Questa sensibilità artistica preesisteva almeno come propensione nel popolo giapponese, ma a così squisite delicatezze la portò lo Zen, il quale ingentilì anche quel senso della natura che alita sull’arte e le imprime un particolarissimo fascino. Educato dallo Zen, il Giappone apprese a vivere questa natura, a sentirne in una simpatia fraterna i moti, gli slanci, le tragedie. La materia inerte diventa creatura che vive. Nessun popolo ha saputo più profondamente scoprire negli aspetti della natura anche i più umili e più trascurati, segrete ed ineffabili bellezze: dagli insetti alle pietre.

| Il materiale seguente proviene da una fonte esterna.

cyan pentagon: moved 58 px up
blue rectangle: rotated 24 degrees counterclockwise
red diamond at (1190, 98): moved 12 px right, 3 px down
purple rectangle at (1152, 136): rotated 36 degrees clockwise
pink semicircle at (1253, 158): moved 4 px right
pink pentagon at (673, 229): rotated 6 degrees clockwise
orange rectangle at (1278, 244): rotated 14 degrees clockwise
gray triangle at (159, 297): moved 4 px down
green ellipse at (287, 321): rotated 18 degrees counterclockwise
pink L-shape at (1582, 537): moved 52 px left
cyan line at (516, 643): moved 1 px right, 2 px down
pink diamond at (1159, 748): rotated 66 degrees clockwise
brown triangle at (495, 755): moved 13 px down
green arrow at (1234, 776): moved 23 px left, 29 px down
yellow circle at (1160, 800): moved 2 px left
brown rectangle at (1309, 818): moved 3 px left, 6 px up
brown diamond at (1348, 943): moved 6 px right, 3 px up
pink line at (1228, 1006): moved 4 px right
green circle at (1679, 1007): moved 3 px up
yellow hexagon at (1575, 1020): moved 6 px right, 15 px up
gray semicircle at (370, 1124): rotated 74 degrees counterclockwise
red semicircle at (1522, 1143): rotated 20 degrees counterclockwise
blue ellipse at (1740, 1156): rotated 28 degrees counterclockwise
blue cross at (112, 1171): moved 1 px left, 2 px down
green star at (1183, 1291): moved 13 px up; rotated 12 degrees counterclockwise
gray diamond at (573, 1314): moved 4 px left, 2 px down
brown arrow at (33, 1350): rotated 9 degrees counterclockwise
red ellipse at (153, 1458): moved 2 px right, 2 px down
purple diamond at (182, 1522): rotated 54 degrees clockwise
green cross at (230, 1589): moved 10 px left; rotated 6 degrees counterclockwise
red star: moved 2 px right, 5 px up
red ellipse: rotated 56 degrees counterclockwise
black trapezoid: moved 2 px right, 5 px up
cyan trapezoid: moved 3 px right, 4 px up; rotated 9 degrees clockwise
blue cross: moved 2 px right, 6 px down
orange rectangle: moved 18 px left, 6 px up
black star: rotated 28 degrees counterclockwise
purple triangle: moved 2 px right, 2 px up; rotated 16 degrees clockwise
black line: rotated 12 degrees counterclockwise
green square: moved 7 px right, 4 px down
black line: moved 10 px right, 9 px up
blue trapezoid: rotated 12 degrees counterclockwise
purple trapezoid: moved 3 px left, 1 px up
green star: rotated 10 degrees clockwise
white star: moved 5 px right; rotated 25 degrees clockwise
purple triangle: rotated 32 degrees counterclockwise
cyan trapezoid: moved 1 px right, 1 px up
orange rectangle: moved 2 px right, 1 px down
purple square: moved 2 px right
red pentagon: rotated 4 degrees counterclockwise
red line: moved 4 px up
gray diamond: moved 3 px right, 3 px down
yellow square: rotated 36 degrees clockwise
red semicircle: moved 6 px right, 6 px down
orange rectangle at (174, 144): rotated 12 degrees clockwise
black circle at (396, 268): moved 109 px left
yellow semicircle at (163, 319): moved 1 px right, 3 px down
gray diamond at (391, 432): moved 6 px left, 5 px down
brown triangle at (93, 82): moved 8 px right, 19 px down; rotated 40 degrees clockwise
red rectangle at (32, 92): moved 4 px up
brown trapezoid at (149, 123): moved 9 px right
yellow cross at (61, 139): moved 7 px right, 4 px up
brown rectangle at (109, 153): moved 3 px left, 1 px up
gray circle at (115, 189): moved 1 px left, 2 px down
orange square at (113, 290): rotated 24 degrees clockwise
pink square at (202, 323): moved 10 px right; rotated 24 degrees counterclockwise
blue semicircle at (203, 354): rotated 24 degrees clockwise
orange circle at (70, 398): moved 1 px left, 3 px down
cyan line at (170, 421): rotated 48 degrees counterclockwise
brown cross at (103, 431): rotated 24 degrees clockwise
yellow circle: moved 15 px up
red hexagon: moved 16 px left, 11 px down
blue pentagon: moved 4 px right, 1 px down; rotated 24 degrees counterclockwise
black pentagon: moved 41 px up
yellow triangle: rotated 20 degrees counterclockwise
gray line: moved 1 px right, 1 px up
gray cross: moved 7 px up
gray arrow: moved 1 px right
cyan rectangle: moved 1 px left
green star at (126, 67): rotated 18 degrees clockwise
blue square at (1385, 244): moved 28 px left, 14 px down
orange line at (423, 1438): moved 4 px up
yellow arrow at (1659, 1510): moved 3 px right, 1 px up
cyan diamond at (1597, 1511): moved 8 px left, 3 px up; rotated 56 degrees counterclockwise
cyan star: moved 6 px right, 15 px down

La mirabile architettura dei giardini che sembrano sintesi dell’universo contenuta in breve spazio di terra e sono tanto più pregiati quanto più l’arte dell’uomo non appaia come artificio, ma imiti l’irregolare e volubile capriccio della natura, trae il suo fascino maggiore dall’uso sapiente delle pietre: i sassi sono per i giapponesi mondi in miniatura nei quali l’uso del tempo e il gioco dell’acqua copiano le cicatrici che i cataclismi hanno solcato sulla terra. Come le forze elementari creano le montagne, quasi diadema gemmato che corona la terra, così i giapponesi scelgono con cura diligente sui greti dei fiumi o nelle forre alpestri le pietre che ricordano i loro colli e le loro cime sacre. Così può solo fare un popolo abituato non solo a guardare gli spazi infiniti, le brumose distese d’acqua, le montagne su cui s’adagia lenta la nebbia o scende composta la capigliatura delle foreste di pini ma trova la stessa bellezza nelle cose più umili e più dispregiate: quasi che ‘universo all’infinito moltiplicasse i suoi aspetti e riproducesse le sue forme, variandone solo le proporzioni.

Lo Zen fatalmente così s’avvicina alla primitiva intuizione religiosa del Giappone, voglio dire allo Shinto, che deificava la terra e stabiliva arcani legami fra l’uomo e la patria, ma alla venerazione religiosa esso congiungeva affettuosa partecipazione e solidarietà e contemplante ammirazione.